David Mikula

Personal information
- Date of birth: 30 March 1983 (age 42)
- Place of birth: Czechoslovakia
- Height: 1.80 m (5 ft 11 in)
- Position(s): Defender

Youth career
- Opava

Senior career*
- Years: Team / Apps / (Gls)
- 2001–2006: Opava / 15 / (0)
- 2006–2007: Jakubčovice Fotbal
- 2007–2012: Dukla Prague / 60 / (1)
- 2012: → Opava (loan) / 11 / (0)
- 2012–2014: Karviná / 54 / (4)
- 2014–2016: Opava / 16 / (0)
- 2016: → Vítkovice (loan)
- 2016–2020: Vítkovice
- 2020: SC Pustá Polom

International career
- 2002: Czech Republic U19 / 7 / (0)
- 2002–2003: Czech Republic U20 / 4 / (0)

= David Mikula =

Czech footballer (born 1983)

David Mikula (born 30 March 1983) is a retired Czech football player.

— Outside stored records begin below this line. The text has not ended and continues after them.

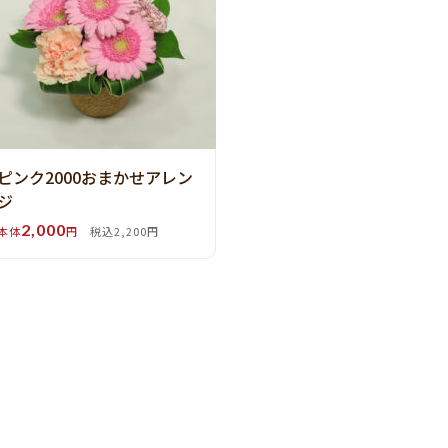
ピンク2000おまかせアレン
ジ
2,000
本体
円
税込2,200円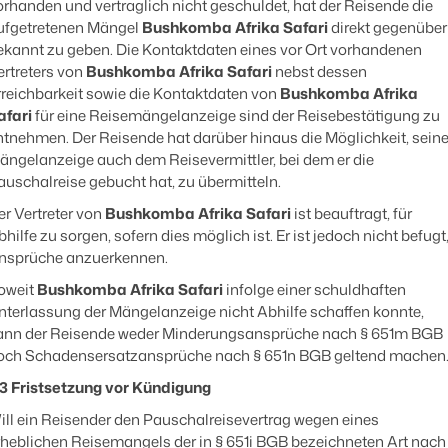
orhanden und vertraglich nicht geschuldet, hat der Reisende die
ufgetretenen Mängel
Bushkomba Afrika Safari
direkt gegenüber
ekannt zu geben. Die Kontaktdaten eines vor Ort vorhandenen
ertreters von
Bushkomba Afrika Safari
nebst dessen
rreichbarkeit sowie die Kontaktdaten von
Bushkomba Afrika
afari
für eine Reisemängelanzeige sind der Reisebestätigung zu
ntnehmen. Der Reisende hat darüber hinaus die Möglichkeit, sein
ängelanzeige auch dem Reisevermittler, bei dem er die
auschalreise gebucht hat, zu übermitteln.
er Vertreter von
Bushkomba Afrika Safari
ist beauftragt, für
bhilfe zu sorgen, sofern dies möglich ist. Er ist jedoch nicht befugt
nsprüche anzuerkennen.
oweit
Bushkomba Afrika Safari
infolge einer schuldhaften
nterlassung der Mängelanzeige nicht Abhilfe schaffen konnte,
ann der Reisende weder Minderungsansprüche nach § 651m BGB
och Schadensersatzansprüche nach § 651n BGB geltend machen
.3 Fristsetzung vor Kündigung
ill ein Reisender den Pauschalreisevertrag wegen eines
rheblichen Reisemangels der in § 651i BGB bezeichneten Art nach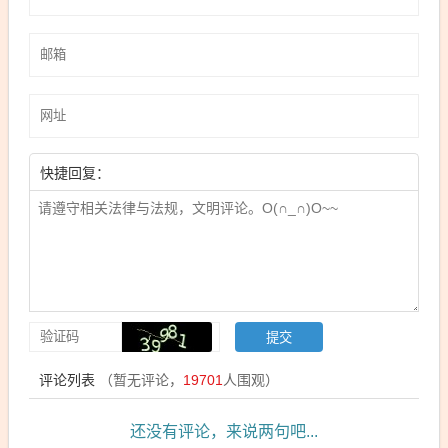
快捷回复：
评论列表
（暂无评论，
19701
人围观）
还没有评论，来说两句吧...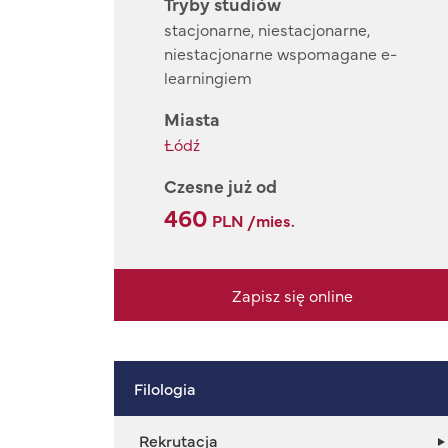
Tryby studiów
stacjonarne, niestacjonarne,
niestacjonarne wspomagane e-
learningiem
Miasta
Łódź
Czesne już od
460
PLN /mies.
Zapisz się online
Filologia
Rekrutacja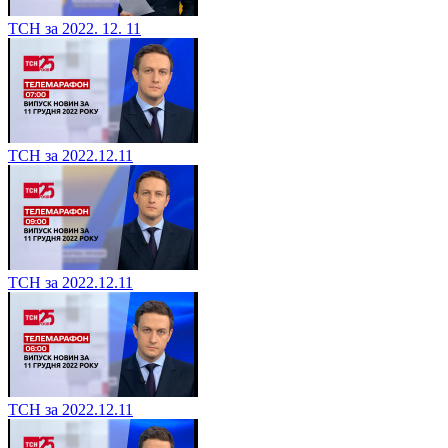
ТСН за 2022. 12. 11
ТСН за 2022.12.11
ТСН за 2022.12.11
ТСН за 2022.12.11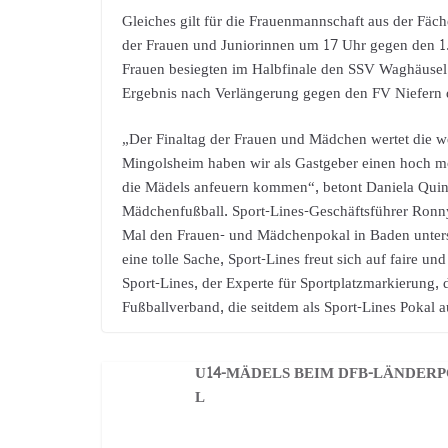
Gleiches gilt für die Frauenmannschaft aus der Fäc
der Frauen und Juniorinnen um 17 Uhr gegen den 1
Frauen besiegten im Halbfinale den SSV Waghäusel 
Ergebnis nach Verlängerung gegen den FV Niefern 
„Der Finaltag der Frauen und Mädchen wertet die w
Mingolsheim haben wir als Gastgeber einen hoch moti
die Mädels anfeuern kommen“, betont Daniela Quint
Mädchenfußball. Sport-Lines-Geschäftsführer Ronny
Mal den Frauen- und Mädchenpokal in Baden unterstü
eine tolle Sache, Sport-Lines freut sich auf faire u
Sport-Lines, der Experte für Sportplatzmarkierung
Fußballverband, die seitdem als Sport-Lines Pokal a
U14-MÄDELS BEIM DFB-LÄNDER
L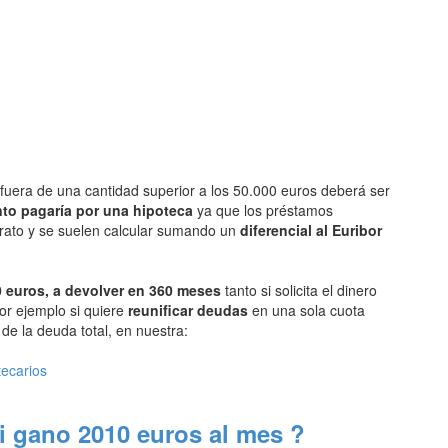
fuera de una cantidad superior a los 50.000 euros deberá ser
to pagaría por una hipoteca
ya que los préstamos
arato y se suelen calcular sumando un
diferencial al Euribor
 euros, a devolver en 360 meses
tanto si solicita el dinero
or ejemplo si quiere
reunificar deudas
en una sola cuota
e la deuda total, en nuestra:
tecarios
i gano 2010 euros al mes ?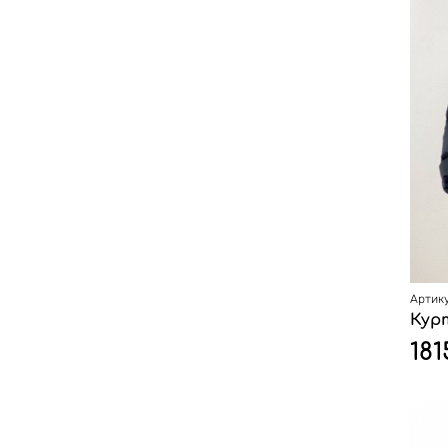
Артику
Кур
181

He represented his country at youth level.

==Career==
Mikula headed on loan to SFC Opava in 2012 in order to play first-team football. At the end of the season, he headed to MFK Karviná on a permanent transfer. He was captain of Karviná in the 2013–14 season, as the club finished in 8th position. He left Karviná in summer 2014 following the expiry of his contract, returning to Opava on a two-year deal.